Tanggapan atas citra Papua dan gerakan Papua merdekanya oleh pemerintah Indonesia menimbulkan korban jiwa yang tak sedikit. Apalagi
selama Orde Baru, tindakan militeristik yang sering menjadi penanggulangan masalah di Papua membuat kasus pelanggaran HAM di Papua sangat tinggi.
Sampai era rezim Jokowi-JK, korban sipil masih berjatuhan di Papua. Bahkan banyak korban sipil yang tak ada hubungannya dengan hal-hal politis.
Di Yogyakarta, kasus pelanggaran HAM pada warga Papua muncul dalam bentuk yang paling halus: berkembangnya persepsi negatif. Persepsi
negatif yang muncul beragam. Bahwa orang Papua itu kasar dalam gestur maupun gaya berkomunikasi, tukang bikin rusuh dan onar, pemabuk, hobi
melanggar peraturan dalam berkendara, tak nasionalis NKRI, dan lain sebagainya. Kadang persepsi negatif tersebut memicu tindak diskriminasi,
intimidasi, atau intoleransi dimana warga Papua sebagai korbannya.

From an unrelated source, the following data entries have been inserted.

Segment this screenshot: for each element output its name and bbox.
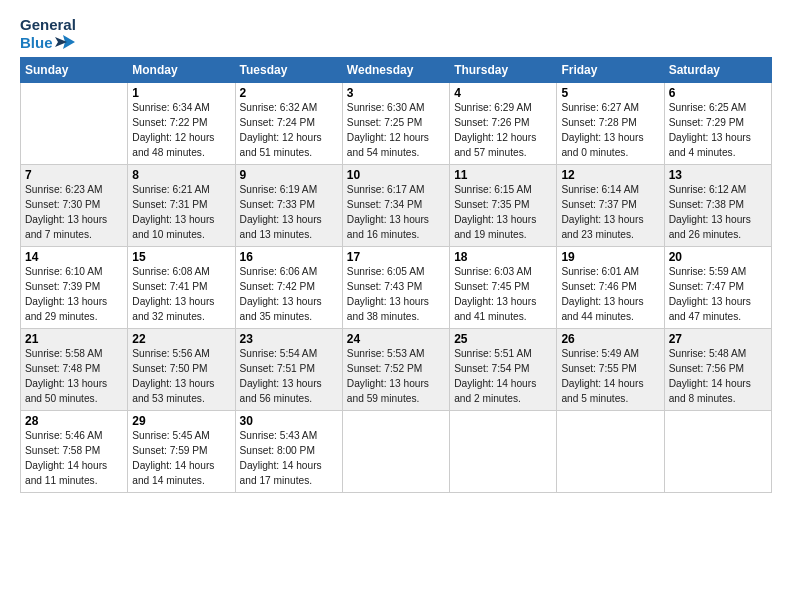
day-number: 16 (240, 250, 338, 264)
header-wednesday: Wednesday (342, 58, 449, 83)
calendar-cell-w5-d2: 29Sunrise: 5:45 AMSunset: 7:59 PMDayligh… (128, 411, 235, 493)
day-detail: Sunrise: 6:01 AMSunset: 7:46 PMDaylight:… (561, 266, 643, 321)
day-number: 25 (454, 332, 552, 346)
day-number: 27 (669, 332, 767, 346)
day-detail: Sunrise: 6:19 AMSunset: 7:33 PMDaylight:… (240, 184, 322, 239)
header: General Blue (20, 16, 772, 51)
calendar-cell-w4-d6: 26Sunrise: 5:49 AMSunset: 7:55 PMDayligh… (557, 329, 664, 411)
calendar-cell-w2-d7: 13Sunrise: 6:12 AMSunset: 7:38 PMDayligh… (664, 165, 771, 247)
calendar-cell-w5-d6 (557, 411, 664, 493)
day-detail: Sunrise: 6:15 AMSunset: 7:35 PMDaylight:… (454, 184, 536, 239)
calendar-week-1: 1Sunrise: 6:34 AMSunset: 7:22 PMDaylight… (21, 83, 772, 165)
day-number: 17 (347, 250, 445, 264)
header-sunday: Sunday (21, 58, 128, 83)
day-number: 29 (132, 414, 230, 428)
logo-blue: Blue (20, 34, 53, 51)
day-detail: Sunrise: 6:29 AMSunset: 7:26 PMDaylight:… (454, 102, 536, 157)
day-detail: Sunrise: 5:49 AMSunset: 7:55 PMDaylight:… (561, 348, 643, 403)
calendar-cell-w3-d4: 17Sunrise: 6:05 AMSunset: 7:43 PMDayligh… (342, 247, 449, 329)
calendar-cell-w3-d3: 16Sunrise: 6:06 AMSunset: 7:42 PMDayligh… (235, 247, 342, 329)
calendar-cell-w3-d5: 18Sunrise: 6:03 AMSunset: 7:45 PMDayligh… (450, 247, 557, 329)
day-detail: Sunrise: 5:58 AMSunset: 7:48 PMDaylight:… (25, 348, 107, 403)
calendar-cell-w1-d7: 6Sunrise: 6:25 AMSunset: 7:29 PMDaylight… (664, 83, 771, 165)
calendar-cell-w3-d1: 14Sunrise: 6:10 AMSunset: 7:39 PMDayligh… (21, 247, 128, 329)
calendar-cell-w4-d5: 25Sunrise: 5:51 AMSunset: 7:54 PMDayligh… (450, 329, 557, 411)
day-number: 26 (561, 332, 659, 346)
calendar-table: SundayMondayTuesdayWednesdayThursdayFrid… (20, 57, 772, 493)
calendar-cell-w4-d3: 23Sunrise: 5:54 AMSunset: 7:51 PMDayligh… (235, 329, 342, 411)
day-detail: Sunrise: 5:53 AMSunset: 7:52 PMDaylight:… (347, 348, 429, 403)
day-detail: Sunrise: 5:45 AMSunset: 7:59 PMDaylight:… (132, 430, 214, 485)
header-saturday: Saturday (664, 58, 771, 83)
calendar-cell-w1-d4: 3Sunrise: 6:30 AMSunset: 7:25 PMDaylight… (342, 83, 449, 165)
day-number: 6 (669, 86, 767, 100)
calendar-week-4: 21Sunrise: 5:58 AMSunset: 7:48 PMDayligh… (21, 329, 772, 411)
calendar-cell-w2-d4: 10Sunrise: 6:17 AMSunset: 7:34 PMDayligh… (342, 165, 449, 247)
day-number: 18 (454, 250, 552, 264)
day-detail: Sunrise: 6:25 AMSunset: 7:29 PMDaylight:… (669, 102, 751, 157)
day-detail: Sunrise: 5:54 AMSunset: 7:51 PMDaylight:… (240, 348, 322, 403)
calendar-week-2: 7Sunrise: 6:23 AMSunset: 7:30 PMDaylight… (21, 165, 772, 247)
day-number: 8 (132, 168, 230, 182)
calendar-cell-w5-d7 (664, 411, 771, 493)
day-detail: Sunrise: 6:08 AMSunset: 7:41 PMDaylight:… (132, 266, 214, 321)
header-thursday: Thursday (450, 58, 557, 83)
day-number: 23 (240, 332, 338, 346)
day-detail: Sunrise: 6:34 AMSunset: 7:22 PMDaylight:… (132, 102, 214, 157)
calendar-cell-w1-d1 (21, 83, 128, 165)
calendar-cell-w2-d3: 9Sunrise: 6:19 AMSunset: 7:33 PMDaylight… (235, 165, 342, 247)
page-container: General Blue SundayMondayTuesdayWednesda… (0, 0, 792, 503)
calendar-cell-w4-d1: 21Sunrise: 5:58 AMSunset: 7:48 PMDayligh… (21, 329, 128, 411)
logo-general: General (20, 16, 76, 33)
day-number: 9 (240, 168, 338, 182)
calendar-cell-w2-d6: 12Sunrise: 6:14 AMSunset: 7:37 PMDayligh… (557, 165, 664, 247)
day-detail: Sunrise: 6:27 AMSunset: 7:28 PMDaylight:… (561, 102, 643, 157)
day-number: 1 (132, 86, 230, 100)
day-number: 19 (561, 250, 659, 264)
day-detail: Sunrise: 6:17 AMSunset: 7:34 PMDaylight:… (347, 184, 429, 239)
day-detail: Sunrise: 6:05 AMSunset: 7:43 PMDaylight:… (347, 266, 429, 321)
calendar-cell-w1-d6: 5Sunrise: 6:27 AMSunset: 7:28 PMDaylight… (557, 83, 664, 165)
day-number: 10 (347, 168, 445, 182)
calendar-cell-w5-d3: 30Sunrise: 5:43 AMSunset: 8:00 PMDayligh… (235, 411, 342, 493)
day-detail: Sunrise: 6:12 AMSunset: 7:38 PMDaylight:… (669, 184, 751, 239)
day-detail: Sunrise: 5:51 AMSunset: 7:54 PMDaylight:… (454, 348, 536, 403)
header-monday: Monday (128, 58, 235, 83)
calendar-week-3: 14Sunrise: 6:10 AMSunset: 7:39 PMDayligh… (21, 247, 772, 329)
calendar-cell-w3-d7: 20Sunrise: 5:59 AMSunset: 7:47 PMDayligh… (664, 247, 771, 329)
day-number: 11 (454, 168, 552, 182)
day-detail: Sunrise: 6:06 AMSunset: 7:42 PMDaylight:… (240, 266, 322, 321)
header-tuesday: Tuesday (235, 58, 342, 83)
day-detail: Sunrise: 6:23 AMSunset: 7:30 PMDaylight:… (25, 184, 107, 239)
day-number: 12 (561, 168, 659, 182)
calendar-cell-w4-d7: 27Sunrise: 5:48 AMSunset: 7:56 PMDayligh… (664, 329, 771, 411)
calendar-cell-w3-d6: 19Sunrise: 6:01 AMSunset: 7:46 PMDayligh… (557, 247, 664, 329)
day-number: 3 (347, 86, 445, 100)
day-number: 30 (240, 414, 338, 428)
calendar-header-row: SundayMondayTuesdayWednesdayThursdayFrid… (21, 58, 772, 83)
calendar-cell-w3-d2: 15Sunrise: 6:08 AMSunset: 7:41 PMDayligh… (128, 247, 235, 329)
day-detail: Sunrise: 6:30 AMSunset: 7:25 PMDaylight:… (347, 102, 429, 157)
calendar-cell-w4-d2: 22Sunrise: 5:56 AMSunset: 7:50 PMDayligh… (128, 329, 235, 411)
day-number: 24 (347, 332, 445, 346)
logo-bird-icon (55, 33, 75, 51)
calendar-cell-w5-d4 (342, 411, 449, 493)
day-detail: Sunrise: 6:21 AMSunset: 7:31 PMDaylight:… (132, 184, 214, 239)
day-detail: Sunrise: 6:03 AMSunset: 7:45 PMDaylight:… (454, 266, 536, 321)
day-number: 28 (25, 414, 123, 428)
day-detail: Sunrise: 6:10 AMSunset: 7:39 PMDaylight:… (25, 266, 107, 321)
calendar-cell-w1-d3: 2Sunrise: 6:32 AMSunset: 7:24 PMDaylight… (235, 83, 342, 165)
day-number: 7 (25, 168, 123, 182)
day-detail: Sunrise: 6:14 AMSunset: 7:37 PMDaylight:… (561, 184, 643, 239)
calendar-cell-w1-d2: 1Sunrise: 6:34 AMSunset: 7:22 PMDaylight… (128, 83, 235, 165)
day-number: 13 (669, 168, 767, 182)
day-detail: Sunrise: 5:48 AMSunset: 7:56 PMDaylight:… (669, 348, 751, 403)
day-number: 22 (132, 332, 230, 346)
calendar-cell-w2-d2: 8Sunrise: 6:21 AMSunset: 7:31 PMDaylight… (128, 165, 235, 247)
day-number: 15 (132, 250, 230, 264)
calendar-cell-w1-d5: 4Sunrise: 6:29 AMSunset: 7:26 PMDaylight… (450, 83, 557, 165)
calendar-cell-w4-d4: 24Sunrise: 5:53 AMSunset: 7:52 PMDayligh… (342, 329, 449, 411)
day-detail: Sunrise: 5:56 AMSunset: 7:50 PMDaylight:… (132, 348, 214, 403)
day-detail: Sunrise: 5:46 AMSunset: 7:58 PMDaylight:… (25, 430, 107, 485)
day-number: 20 (669, 250, 767, 264)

Persepsi negarif disebut Sutarno 2007 sebagai bentuk dari penyakit budaya. Penyakit-penyakit budaya tersebut antara lain adalah etnosentrisme,
stereotip, prasangka, scape goating, rasisme, dan diskriminasi, dikutip dari Herimanto dan Winarno, 2010.
Beragam bentuk persepsi negatif tersebut tak hanya menciderai HAM, namun juga tak sejalan dengan semangat multikulturalisme yang mengagung-
agungkan kesederajatan dan keadilan bersikap dengan orang lain terlepas dari bawaan identitas kultural dan ras-nya. Pandangan Will Kymlicka dalam
“Multicultural Citizenship” dirujuk Hardiman untuk politik multikulturalisme yang diartikan sebagai politik tentang hak-hak minoritas. Kymlica sejalan
dengan pemikiran Clifford Geerzt bahwa problem kelompok-kelompok etnis atau kultural dan kelompok sosial adalah sebab mereka dieksklusi atau
dimarjinalisasi dari problem mayoritas semata- mata karena „keberlainan‟
mereka. Bersikap adil adalah komitmen untuk menghargai keberlainan dan kekhasan Hardiman, 2011.